Here it comes. If I can just get through the rest of this story, I’ll find out what Roan really thinks of me, one way or the other.

11

ROAN

“Unicorns training to be space cadets?” I echo, just to be sure I really heard what I thought she said.

Taylor nods, still looking at her hands. But because I’m getting to know her better, I’m willing to bet that there are tears welling in her eyes and she’s about two seconds from hurling herself into the back room, claiming she has a few more books to shelve.

“That’s awesome,” I tell her honestly.

That snaps her eyes up to meet mine, and I see the tears I suspected in her beautiful brown eyes.

I immediately want to burn down the world of anyone who would make her feel that way.

“I think it sounds really cool,” I tell her honestly. “I’m tired of having to skim through fairytale retellings to see if they’re appropriate for my ten-year-old—and plenty of them aren’t. Bring on the space unicorns.”

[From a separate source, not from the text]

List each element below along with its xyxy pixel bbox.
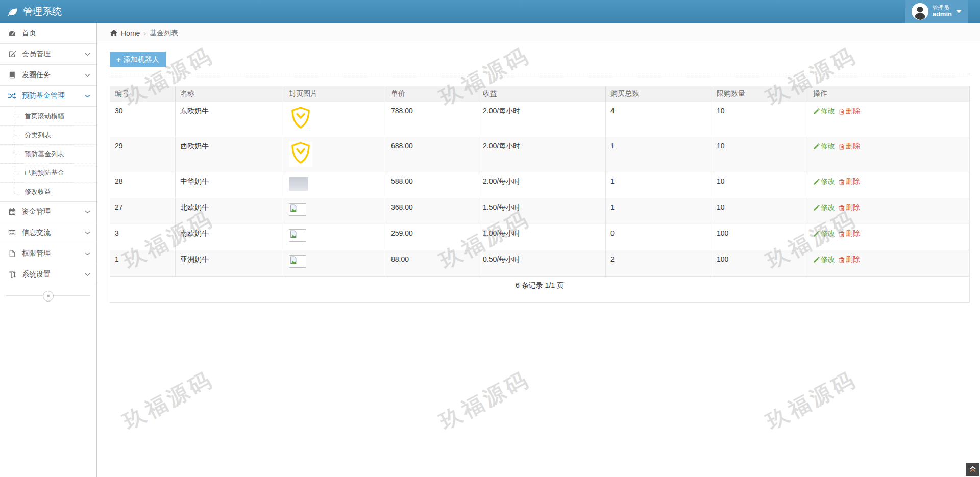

“Really?” she asks, sniffling a little.

“Absolutely,” I tell her. “And besides, didn’t the president of your company have to sign off on this? They must have thought it was a good idea.”

“Well, he was traveling,” she says, looking unhappy again. “He was wrapped up and didn’t want to hear a book pitch. He told me that if I loved it, I should buy it. And he told the lawyer to write up whatever I wanted.”

“He really believed in you,” I say, nodding.

“I’d found some commercially successful titles for him already,” she says, nodding. “Anyway, I sat down with the author and her agent and bought it all—ebook, print, audio, translations, film and TV rights, everything. I just knew this was going to be the next big thing, and if Wish Tree Press was really going to backStarhoof, then we needed to know we had everything we needed to bring it to the world in every possible format, and earn back our investment.”